= Kinnim =

Tractate of the Talmud and the Mishnah

Kinnim (Hebrew: קינים) is a tractate in the order of Kodshim in the Mishna. The name, meaning "nests", refers to the tractate's subject matter of errors in bird-offerings. It is the last tractate in the order, because of its shortness (3 chapters) and because it deals with a very rare and unusual area of Jewish law.

The premise of the tractate is the obligatory bird-offering that has to be brought by certain people (for instance Nazirites at the completion of their vow and women after childbirth). The offering consists of a pair of birds, one for a sin-offering and the other for a peace-offering. A common practice was to purchase a cage with two birds, without designating which one was for which type of sacrifice. The Kohen would then allocate a sacrifice to a bird. However, the complication is that a cage (consisting of a pair of birds) cannot have both birds offered as one type of sacrifice. The result is that if birds become mixed up (whether completely or a number of birds flies from one group to another), certain birds are disqualified from being offered. It is the laws of these complications that form the subject of tractate Kinnim.

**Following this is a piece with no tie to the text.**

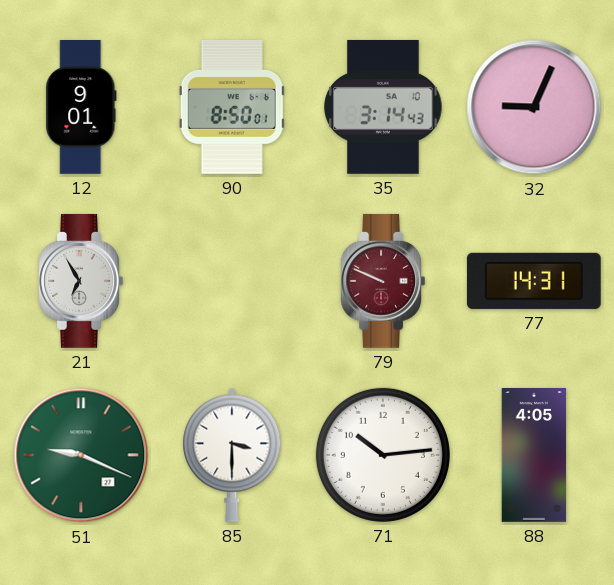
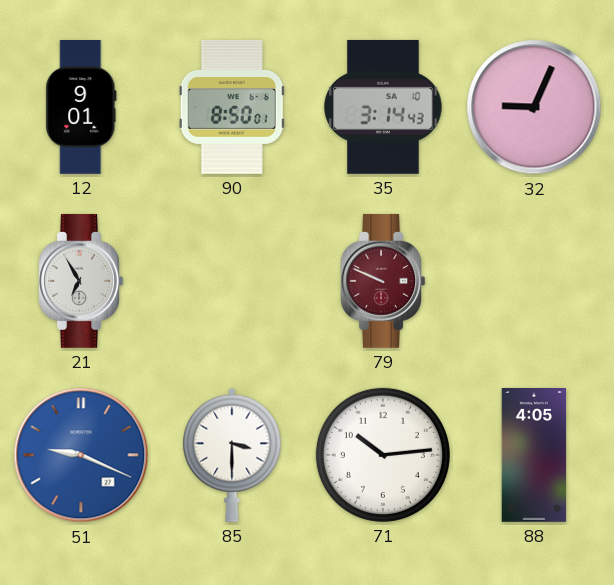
77: 14:31 -> none
51 dial: green -> blue
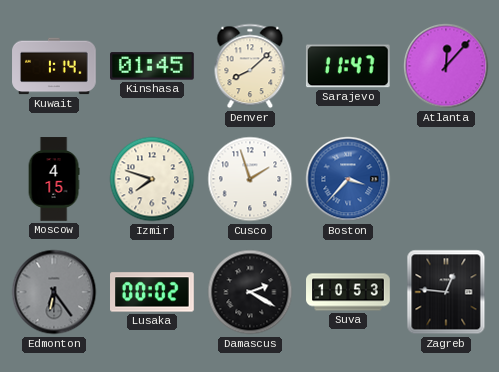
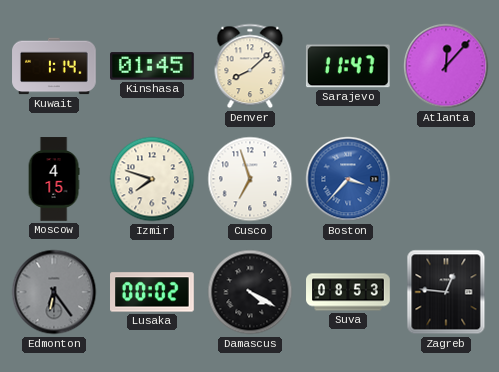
Cusco: 1:57 -> 6:57
Damascus: 2:20 -> 4:20
Suva: 10:53 -> 08:53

The tractate consists of three chapters:
- Chapter 1 deals largely with cases where birds flew into a designated group or where different groups of birds became totally mixed up.
- Chapter 2 considers the group from which a bird flew away, as well as multiple mixups
- Chapter 3 considers which sacrifices are counted if the Kohen did offer certain birds, without consulting the laws of chapters 1 and 2.

There is no Gemara on Kinnim in either the Talmud Bavli or the Talmud Yerushalmi. However, the Mishnayot of the tractate are included in the Daf Yomi cycle, and are printed in the standard editions of the Talmud. A traditional explanation for this has been that the addition of the tractate enabled all the tractates of Kodshim to be studied in the Daf Yomi cycle. In the standard edition, Kinnim is located in a volume which contains Meilah, Kinnim, Tamid and Midot. It occupies folios 22a-25a.

Kinnim is considered to be one of the most difficult tractates in the whole Talmud, largely because the mishnayot involve rather elaborate counting methods and practices. These resemble certain forms of counting found in discrete mathematics and, appropriately, make use of the pigeonhole principle. Furthermore, the form of expression in Kinnim is particularly terse, even for the Mishna. This has resulted in a number of commentaries, many of them having very different explanations of the whole tractate. However, it is only the last few mishnayot of the last chapter that have caused the most difficulties.